Robin
I came around the corner to see someone had dumped a clumsily nested stack of kitchen trashcans on the edge of the lot behind our house. Different colors and sizes.
The lot was also our property, former location of a no-tell Motel back when the clubs were popular down here.
When I looked up from the trashcans, I saw more stuff deeper into the lot, and someone sleeping in the grass, covered by clothes.
The lot is narrow and lined by small trees on both sides which gives it a tranquil, sheltering feel.
As I walked over to the sleeping person, I saw more stuff: two bicycles, a red plastic wagon, bags of clothes.
"Good morning," I said to the covered form. They stirred and pulled the jacket off their face.
It was Robin. Robin had been hanging around the neighborhood for a couple of months. We had run her off the derelict property across the street about a month before. She was stocky, fit-looking, with a curly blonde Mohawk.
I'm sorry, but you need to go, I told her. She agreed, and I walked away with our dog. Once back inside, I told my wife. As my wife left to work, Robin was still sleeping there, so we both went to tell her she needed to leave.
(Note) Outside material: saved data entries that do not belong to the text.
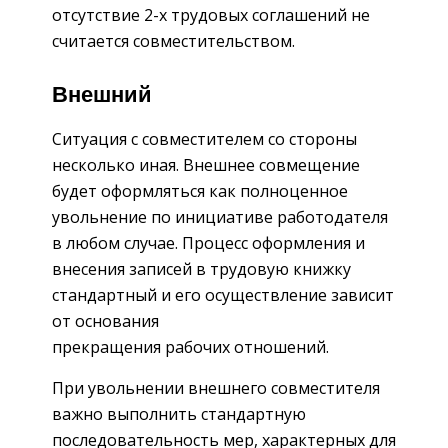
отсутствие 2-х трудовых соглашений не
считается совместительством.
Внешний
Ситуация с совместителем со стороны
несколько иная. Внешнее совмещение
будет оформляться как полноценное
увольнение по инициативе работодателя
в любом случае. Процесс оформления и
внесения записей в трудовую книжку
стандартный и его осуществление зависит
от основания
прекращения рабочих отношений.
При увольнении внешнего совместителя
важно выполнить стандартную
последовательность мер, характерных для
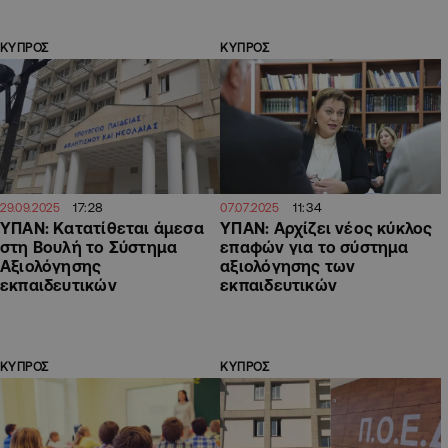
ΚΥΠΡΟΣ
ΚΥΠΡΟΣ
17:28
11:34
29.09.2025
07.07.2025
ΥΠΑΝ: Κατατίθεται άμεσα
ΥΠΑΝ: Αρχίζει νέος κύκλος
στη Βουλή το Σύστημα
επαφών για το σύστημα
Αξιολόγησης
αξιολόγησης των
εκπαιδευτικών
εκπαιδευτικών
ΚΥΠΡΟΣ
ΚΥΠΡΟΣ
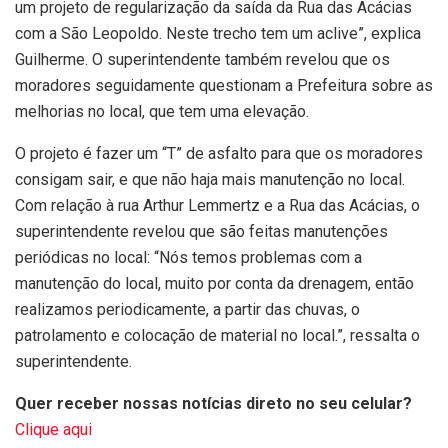
um projeto de regularização da saída da Rua das Acácias
com a São Leopoldo. Neste trecho tem um aclive”, explica
Guilherme. O superintendente também revelou que os
moradores seguidamente questionam a Prefeitura sobre as
melhorias no local, que tem uma elevação.
O projeto é fazer um “T” de asfalto para que os moradores
consigam sair, e que não haja mais manutenção no local.
Com relação à rua Arthur Lemmertz e a Rua das Acácias, o
superintendente revelou que são feitas manutenções
periódicas no local: “Nós temos problemas com a
manutenção do local, muito por conta da drenagem, então
realizamos periodicamente, a partir das chuvas, o
patrolamento e colocação de material no local.”, ressalta o
superintendente.
Quer receber nossas notícias direto no seu celular?
Clique aqui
Robin's tactic was usually to try to engage and keep the person talking until she either wore them down or they went away. It's a pretty common tactic and we'd seen it before, so we only repeated that she needed to leave.
When her stalling didn't work, Robin got angry. She walked all her belongings across the street to the place we had run her off from before. The farther away she got, the louder and more scathing her invective grew. Calling my ethnically Vietnamese wife a mail-order bride from across the street, but descending to sad invocations against fate as she walked back to get more of her things.
We've grown a thick skin about these things, and know that for her it's not necessarily even personal but just a reaction to the cruelty and indifference to her misfortune that our country and city show her.
We show it too, but we also know from experience that letting them camp on our property opens the door to open drug use and everything else.